WORK INSTRUCTIONS: Everything in the records must be copied exactly, apart from the pictures.

EXTRACTED RECORDS:
###

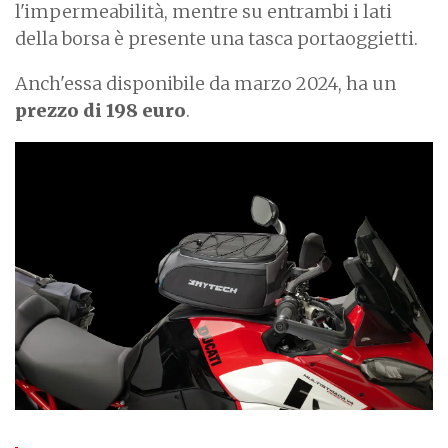
l'impermeabilità, mentre su entrambi i lati
della borsa è presente una tasca portaoggietti.
Anch'essa disponibile da marzo 2024, ha un
prezzo di 198 euro
.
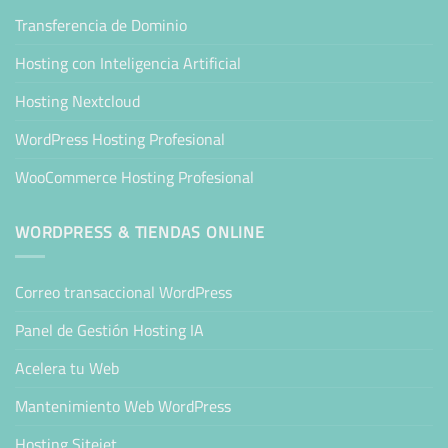
Transferencia de Dominio
Hosting con Inteligencia Artificial
Hosting Nextcloud
WordPress Hosting Profesional
WooCommerce Hosting Profesional
WORDPRESS & TIENDAS ONLINE
Correo transaccional WordPress
Panel de Gestión Hosting IA
Acelera tu Web
Mantenimiento Web WordPress
Hosting Sitejet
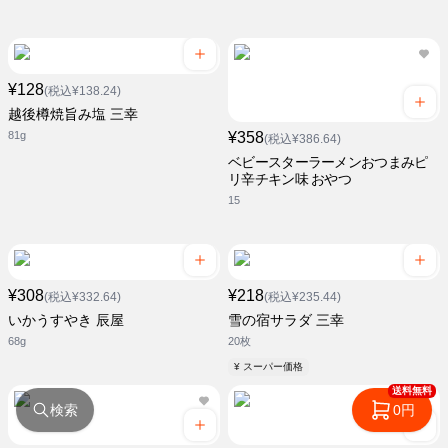
¥128
(税込¥138.24)
越後樽焼旨み塩 三幸
81g
¥358
(税込¥386.64)
ベビースターラーメンおつまみピ
リ辛チキン味 おやつ
15
¥308
¥218
(税込¥332.64)
(税込¥235.44)
いかうすやき 辰屋
雪の宿サラダ 三幸
68g
20枚
¥ スーパー価格
送料無料
検索
0円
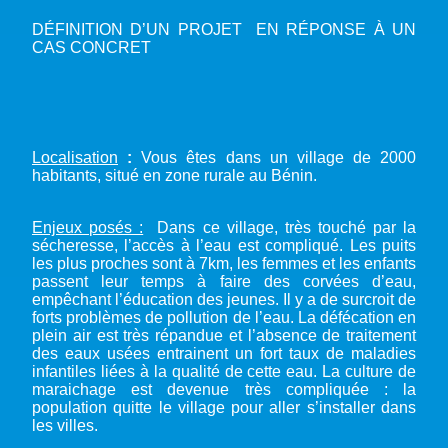
DÉFINITION D’UN PROJET EN RÉPONSE À UN
CAS CONCRET
Localisation
:
Vous êtes dans un village de 2000
habitants, situé en zone rurale au Bénin.
Enjeux posés :
Dans ce village, très touché par la
sécheresse, l’accès à l’eau est compliqué. Les puits
les plus proches sont à 7km, les femmes et les enfants
passent leur temps à faire des corvées d’eau,
empêchant l’éducation des jeunes. Il y a de surcroit de
forts problèmes de pollution de l’eau. La défécation en
plein air est très répandue et l’absence de traitement
des eaux usées entrainent un fort taux de maladies
infantiles liées à la qualité de cette eau. La culture de
maraichage est devenue très compliquée : la
population quitte le village pour aller s’installer dans
les villes.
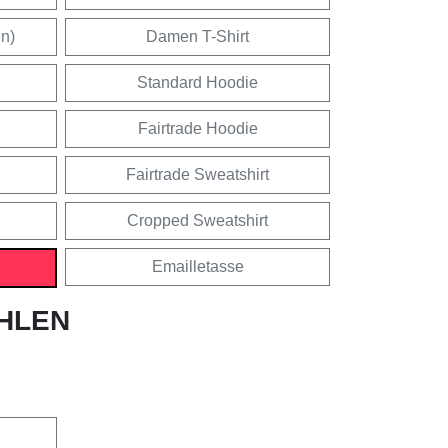
en)
Damen T-Shirt
Standard Hoodie
Fairtrade Hoodie
Fairtrade Sweatshirt
Cropped Sweatshirt
Emailletasse
HLEN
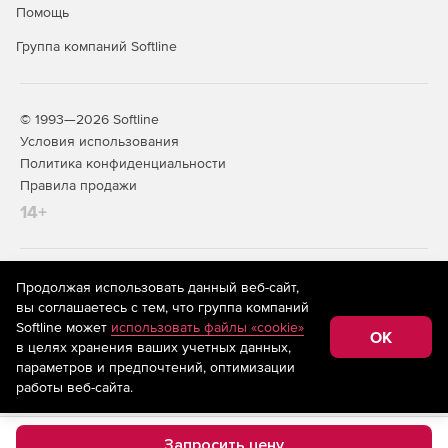
Помощь
Группа компаний Softline
© 1993—2026 Softline
Условия использования
Политика конфиденциальности
Правила продажи
14+
На информационном ресурсе store.softline.ru применяются
Продолжая использовать данный веб-сайт,
рекомендательные технологии
(информационные технологии
вы соглашаетесь с тем, что группа компаний
предоставления информации на основе сбора,
Softline может
использовать файлы «cookie»
систематизации и анализа сведений, относящихся к
OK
в целях хранения ваших учетных данных,
предпочтениям пользователей сети «Интернет»,
находящихся на территории Российской Федерации)
параметров и предпочтений, оптимизации
работы веб-сайта.
Запросить цену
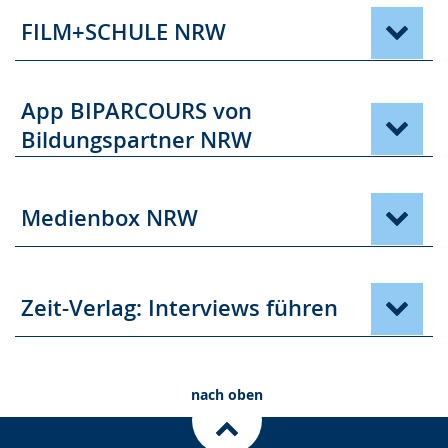
FILM+SCHULE NRW
App BIPARCOURS von
Bildungspartner NRW
Medienbox NRW
Zeit-Verlag: Interviews führen
nach oben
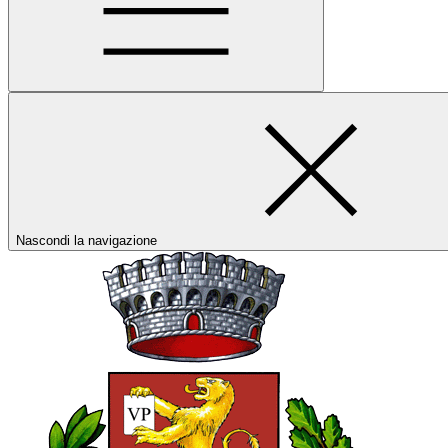
Nascondi la navigazione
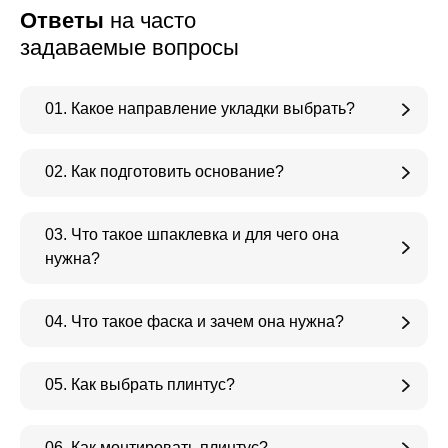
Ответы
на часто
задаваемые вопросы
01. Какое направление укладки выбрать?
02. Как подготовить основание?
03. Что такое шпаклевка и для чего она
нужна?
04. Что такое фаска и зачем она нужна?
05. Как выбрать плинтус?
06. Как монтировать плинтус?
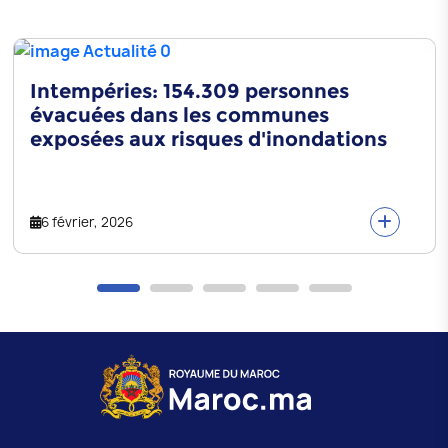
Intempéries: 154.309 personnes
évacuées dans les communes
exposées aux risques d'inondations
6 février, 2026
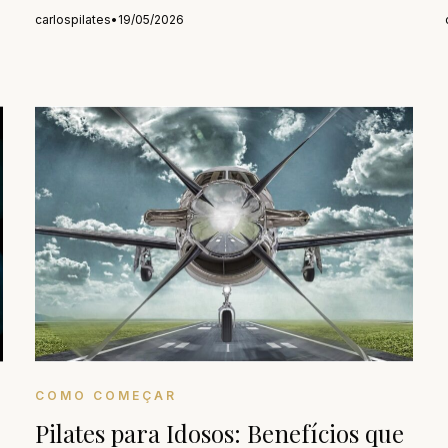
carlospilates
•
19/05/2026
COMO COMEÇAR
Pilates para Idosos: Benefícios que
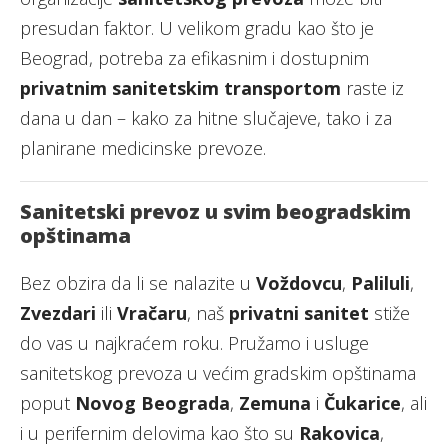
presudan faktor. U velikom gradu kao što je
Beograd, potreba za efikasnim i dostupnim
privatnim sanitetskim transportom
raste iz
dana u dan – kako za hitne slučajeve, tako i za
planirane medicinske prevoze.
Sanitetski prevoz u svim beogradskim
opštinama
Bez obzira da li se nalazite u
Voždovcu
,
Paliluli
,
Zvezdari
ili
Vračaru
, naš
privatni sanitet
stiže
do vas u najkraćem roku. Pružamo i usluge
sanitetskog prevoza u većim gradskim opštinama
poput
Novog Beograda
,
Zemuna
i
Čukarice
, ali
i u perifernim delovima kao što su
Rakovica
,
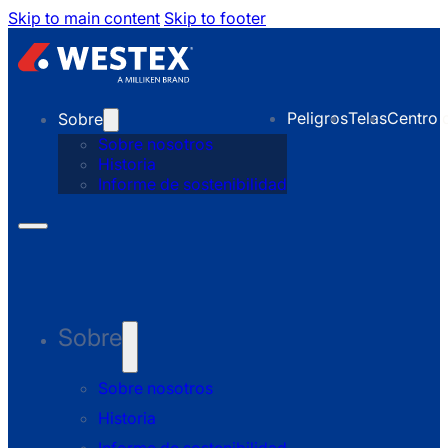
Skip to main content
Skip to footer
Peligros
Telas
Centro 
Sobre
Sobre nosotros
Historia
Informe de sostenibilidad
Sobre
Sobre nosotros
Historia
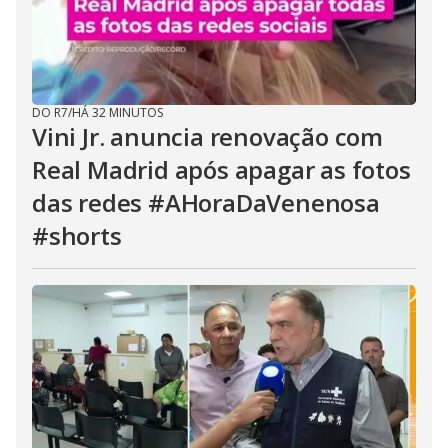
DO R7
/
HÁ 32 MINUTOS
Vini Jr. anuncia renovação com
Real Madrid após apagar as fotos
das redes #AHoraDaVenenosa
#shorts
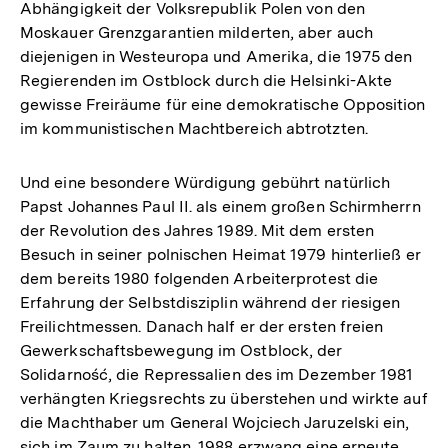
Abhängigkeit der Volksrepublik Polen von den
Moskauer Grenzgarantien milderten, aber auch
diejenigen in Westeuropa und Amerika, die 1975 den
Regierenden im Ostblock durch die Helsinki-Akte
gewisse Freiräume für eine demokratische Opposition
im kommunistischen Machtbereich abtrotzten.
Und eine besondere Würdigung gebührt natürlich
Papst Johannes Paul II. als einem großen Schirmherrn
der Revolution des Jahres 1989. Mit dem ersten
Besuch in seiner polnischen Heimat 1979 hinterließ er
dem bereits 1980 folgenden Arbeiterprotest die
Erfahrung der Selbstdisziplin während der riesigen
Freilichtmessen. Danach half er der ersten freien
Gewerkschaftsbewegung im Ostblock, der
Solidarność, die Repressalien des im Dezember 1981
verhängten Kriegsrechts zu überstehen und wirkte auf
die Machthaber um General Wojciech Jaruzelski ein,
sich im Zaum zu halten. 1988 erzwang eine erneute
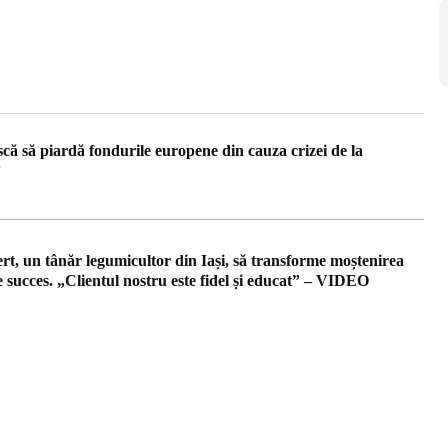
iscă să piardă fondurile europene din cauza crizei de la
”
t, un tânăr legumicultor din Iași, să transforme moștenirea
de succes. „Clientul nostru este fidel și educat” – VIDEO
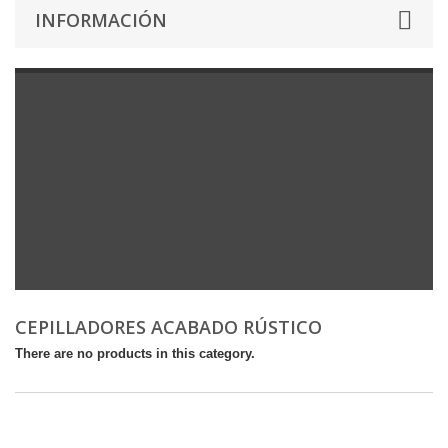
INFORMACIÓN
CEPILLADORES ACABADO RÚSTICO
There are no products in this category.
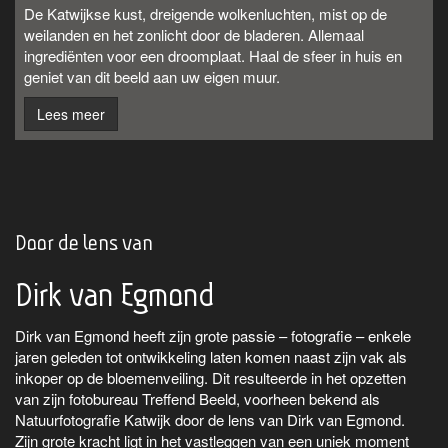
De Katwijkse kust, dreigende wolkenluchten, mist op de
weilanden en het zonlicht door de bladeren. Allemaal
ingrediënten voor een droomplaat. Haal de sfeer in huis en
geniet van dit beeld aan uw eigen muur.
Lees meer
Door de lens van
Dirk van Egmond
Dirk van Egmond heeft zijn grote passie – fotografie – enkele
jaren geleden tot ontwikkeling laten komen naast zijn vak als
inkoper op de bloemenveiling. Dit resulteerde in het opzetten
van zijn fotobureau Treffend Beeld, voorheen bekend als
Natuurfotografie Katwijk door de lens van Dirk van Egmond.
Zijn grote kracht ligt in het vastleggen van een uniek moment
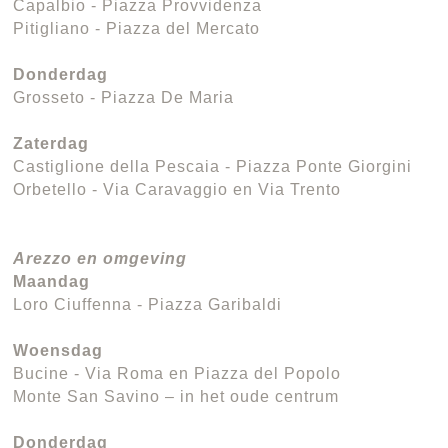
Capalbio - Piazza Provvidenza
Pitigliano - Piazza del Mercato
Donderdag
Grosseto - Piazza De Maria
Zaterdag
Castiglione della Pescaia - Piazza Ponte Giorgini
Orbetello - Via Caravaggio en Via Trento
Arezzo en omgeving
Maandag
Loro Ciuffenna - Piazza Garibaldi
Woensdag
Bucine - Via Roma en Piazza del Popolo
Monte San Savino – in het oude centrum
Donderdag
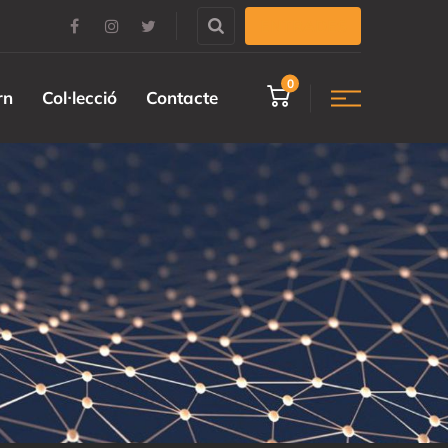
ENTRADES
0
rn
Col·lecció
Contacte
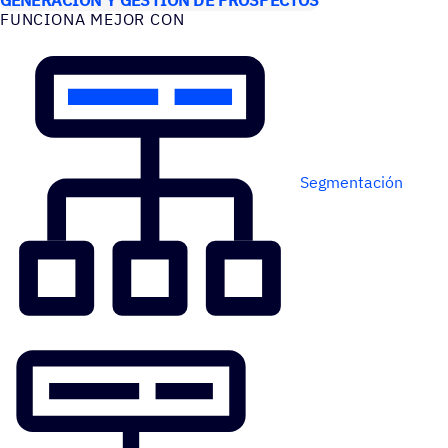
FUNCIONA MEJOR CON
Segmentación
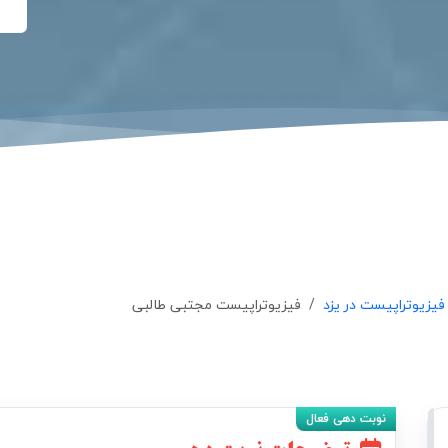
فیزیوتراپیست در یزد
فیزیوتراپیست مجتبی طالبی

###

TASK ANSWER:
l'impermeabilità, mentre su entrambi i lati
della borsa è presente una tasca portaoggietti.
Anch'essa disponibile da marzo 2024, ha un
prezzo di 198 euro
.
Transferencia de Dominio
Hosting con Inteligencia Artificial
Hosting Nextcloud
WordPress Hosting Profesional
WooCommerce Hosting Profesional
WORDPRESS & TIENDAS ONLINE
Correo transaccional WordPress
Panel de Gestión Hosting IA
Acelera tu Web
Mantenimiento Web WordPress
Hosting Sitejet
¥128
(税込¥138.24)
越後樽焼旨み塩 三幸
81g
¥358
(税込¥386.64)
ベビースターラーメンおつまみピ
リ辛チキン味 おやつ
15
¥308
¥218
(税込¥332.64)
(税込¥235.44)
いかうすやき 辰屋
雪の宿サラダ 三幸
68g
20枚
¥ スーパー価格
送料無料
検索
0円
DÉFINITION D’UN PROJET EN RÉPONSE À UN
CAS CONCRET
Localisation
:
Vous êtes dans un village de 2000
habitants, situé en zone rurale au Bénin.
Enjeux posés :
Dans ce village, très touché par la
sécheresse, l’accès à l’eau est compliqué. Les puits
les plus proches sont à 7km, les femmes et les enfants
passent leur temps à faire des corvées d’eau,
empêchant l’éducation des jeunes. Il y a de surcroit de
forts problèmes de pollution de l’eau. La défécation en
plein air est très répandue et l’absence de traitement
des eaux usées entrainent un fort taux de maladies
infantiles liées à la qualité de cette eau. La culture de
maraichage est devenue très compliquée : la
population quitte le village pour aller s’installer dans
les villes.
en)
Damen T-Shirt
Standard Hoodie
Fairtrade Hoodie
Fairtrade Sweatshirt
Cropped Sweatshirt
Emailletasse
HLEN
Помощь
Группа компаний Softline
© 1993—2026 Softline
Условия использования
Политика конфиденциальности
Правила продажи
14+
На информационном ресурсе store.softline.ru применяются
Продолжая использовать данный веб-сайт,
рекомендательные технологии
(информационные технологии
вы соглашаетесь с тем, что группа компаний
предоставления информации на основе сбора,
Softline может
использовать файлы «cookie»
систематизации и анализа сведений, относящихся к
OK
в целях хранения ваших учетных данных,
предпочтениям пользователей сети «Интернет»,
находящихся на территории Российской Федерации)
параметров и предпочтений, оптимизации
работы веб-сайта.
Запросить цену
FILM+SCHULE NRW
App BIPARCOURS von
Bildungspartner NRW
Medienbox NRW
Zeit-Verlag: Interviews führen
nach oben
Nascondi la navigazione
Ответы
на часто
задаваемые вопросы
01. Какое направление укладки выбрать?
02. Как подготовить основание?
03. Что такое шпаклевка и для чего она
нужна?
04. Что такое фаска и зачем она нужна?
05. Как выбрать плинтус?
06. Как монтировать плинтус?
Intempéries: 154.309 personnes
évacuées dans les communes
exposées aux risques d'inondations
6 février, 2026
carlospilates
•
19/05/2026
COMO COMEÇAR
Pilates para Idosos: Benefícios que
presudan faktor. U velikom gradu kao što je
Beograd, potreba za efikasnim i dostupnim
privatnim sanitetskim transportom
raste iz
dana u dan – kako za hitne slučajeve, tako i za
planirane medicinske prevoze.
Sanitetski prevoz u svim beogradskim
opštinama
Bez obzira da li se nalazite u
Voždovcu
,
Paliluli
,
Zvezdari
ili
Vračaru
, naš
privatni sanitet
stiže
do vas u najkraćem roku. Pružamo i usluge
sanitetskog prevoza u većim gradskim opštinama
poput
Novog Beograda
,
Zemuna
i
Čukarice
, ali
i u perifernim delovima kao što su
Rakovica
,
Skip to main content
Skip to footer
Peligros
Telas
Centro 
Sobre
Sobre nosotros
Historia
Informe de sostenibilidad
Sobre
Sobre nosotros
Historia
DO R7
/
HÁ 32 MINUTOS
Vini Jr. anuncia renovação com
Real Madrid após apagar as fotos
das redes #AHoraDaVenenosa
#shorts
Abhängigkeit der Volksrepublik Polen von den
Moskauer Grenzgarantien milderten, aber auch
diejenigen in Westeuropa und Amerika, die 1975 den
Regierenden im Ostblock durch die Helsinki-Akte
gewisse Freiräume für eine demokratische Opposition
im kommunistischen Machtbereich abtrotzten.
Und eine besondere Würdigung gebührt natürlich
Papst Johannes Paul II. als einem großen Schirmherrn
der Revolution des Jahres 1989. Mit dem ersten
Besuch in seiner polnischen Heimat 1979 hinterließ er
dem bereits 1980 folgenden Arbeiterprotest die
Erfahrung der Selbstdisziplin während der riesigen
Freilichtmessen. Danach half er der ersten freien
Gewerkschaftsbewegung im Ostblock, der
Solidarność, die Repressalien des im Dezember 1981
verhängten Kriegsrechts zu überstehen und wirkte auf
die Machthaber um General Wojciech Jaruzelski ein,
sich im Zaum zu halten. 1988 erzwang eine erneute
iscă să piardă fondurile europene din cauza crizei de la
”
t, un tânăr legumicultor din Iași, să transforme moștenirea
de succes. „Clientul nostru este fidel și educat” – VIDEO
INFORMACIÓN
CEPILLADORES ACABADO RÚSTICO
There are no products in this category.
De Katwijkse kust, dreigende wolkenluchten, mist op de
weilanden en het zonlicht door de bladeren. Allemaal
ingrediënten voor een droomplaat. Haal de sfeer in huis en
geniet van dit beeld aan uw eigen muur.
Lees meer
Door de lens van
Dirk van Egmond
Dirk van Egmond heeft zijn grote passie – fotografie – enkele
jaren geleden tot ontwikkeling laten komen naast zijn vak als
inkoper op de bloemenveiling. Dit resulteerde in het opzetten
van zijn fotobureau Treffend Beeld, voorheen bekend als
Natuurfotografie Katwijk door de lens van Dirk van Egmond.
Zijn grote kracht ligt in het vastleggen van een uniek moment
Capalbio - Piazza Provvidenza
Pitigliano - Piazza del Mercato
Donderdag
Grosseto - Piazza De Maria
Zaterdag
Castiglione della Pescaia - Piazza Ponte Giorgini
Orbetello - Via Caravaggio en Via Trento
Arezzo en omgeving
Maandag
Loro Ciuffenna - Piazza Garibaldi
Woensdag
Bucine - Via Roma en Piazza del Popolo
Monte San Savino – in het oude centrum
Donderdag
ENTRADES
0
rn
Col·lecció
Contacte
FUNCIONA MEJOR CON
Segmentación
فیزیوتراپیست در یزد
فیزیوتراپیست مجتبی طالبی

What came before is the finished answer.